Le montage final est-il proche du scénario initial?
Il y a avait un peu plus de Mélanésie dans la structure originale du scénario, j’en ai coupé un peu avant le tournage. J’avais aussi une séquence avec un groupe qui faisait du parkour sur des immeubles, mais je ne l’ai pas tournée non plus. Mais sinon, je suis resté très fidèle à ce que j’avais écrit avec Mariana Ricardo.
Vous avez fait appel à Alessandro Comodin pour monter John From. Comment a eu lieu votre rencontre ?
Nous nous sommes rencontrés à la Quinzaine des réalisateurs à Cannes. Je présentais mon deuxième court métrage, et lui Jagdfieber. On a beaucoup aimé le film l’un de l’autre. On est resté en contact. J’ai tout de même été surpris qu’il m’appelle pour monter L’Été de Giacomo. Mon monteur était occupé sur Les Mille et Une Nuits, donc j’ai appelé Alessandro. En tant que cinéastes, nous n’avons pas du tout les mêmes méthodes de travail. C’est la première fois qu’il a dû choisir des prises, car je tourne classiquement. Tout comme il était inhabituel pour moi, sur son dernier film Happy Times Will Come Soon, de visionner vingt-trois heures utilisables de rushes.

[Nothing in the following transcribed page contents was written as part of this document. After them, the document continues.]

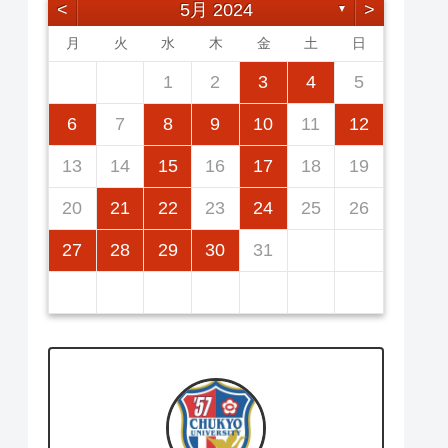
<
5月 2024
>
▼
月
火
水
木
金
土
日
2
5
7
3
5
1
1
4
7
2
5
7
3
6
1
4
6
2
2
5
1
3
6
1
4
7
2
7
3
4
7
3
5
1
3
6
2
4
7
2
5
5
1
4
6
2
4
7
3
5
1
3
6
6
2
5
7
3
5
1
1
2
3
4
5
12
14
10
12
14
12
14
10
13
13
12
10
13
14
14
10
14
10
12
10
13
14
12
12
13
14
10
12
10
13
13
12
14
10
12
11
11
11
11
11
11
11
9
8
8
9
8
9
9
8
8
9
8
9
9
8
9
8
9
8
6
7
8
9
10
11
12
16
19
21
17
19
15
15
18
21
16
19
21
17
20
15
18
20
16
16
19
15
17
20
15
18
21
16
21
17
18
21
17
19
15
17
20
16
18
21
16
19
19
15
18
20
16
18
21
17
19
15
17
20
20
16
19
21
17
19
15
13
14
15
16
17
18
19
23
26
28
24
26
22
22
25
28
23
26
28
24
27
22
25
27
23
23
26
22
24
27
22
25
28
23
28
24
25
28
24
26
22
24
27
23
25
28
23
26
26
22
25
27
23
25
28
24
26
22
24
27
27
23
26
28
24
26
22
20
21
22
23
24
25
26
30
31
29
30
31
29
30
29
29
30
31
31
29
30
30
29
30
31
29
30
31
29
27
28
29
30
31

Le teen-movie américain a-t-il été une référence pour John From ? Avez-vous réfléchi à ses codes ?
J’ai une mémoire du teenage movie. C’est une de mes faiblesses du samedi soir de regarder ce genre de film. J’ai joué avec cette mémoire, mais sans me replonger dedans. En revanche, l’irruption du fantastique m’a donné beaucoup plus de travail. Voir des films n’est pas quelque chose de vital pour moi. Je ne dirais pas que je suis cinéphile. J’ai même arrêté complètement pendant un temps d’en voir. Après avoir passé toute la journée en salle de montage, j’ai envie d’écouter de la musique, de voir des amis, mais pas d’aller au cinéma. Parce qu’il y a la vie aussi.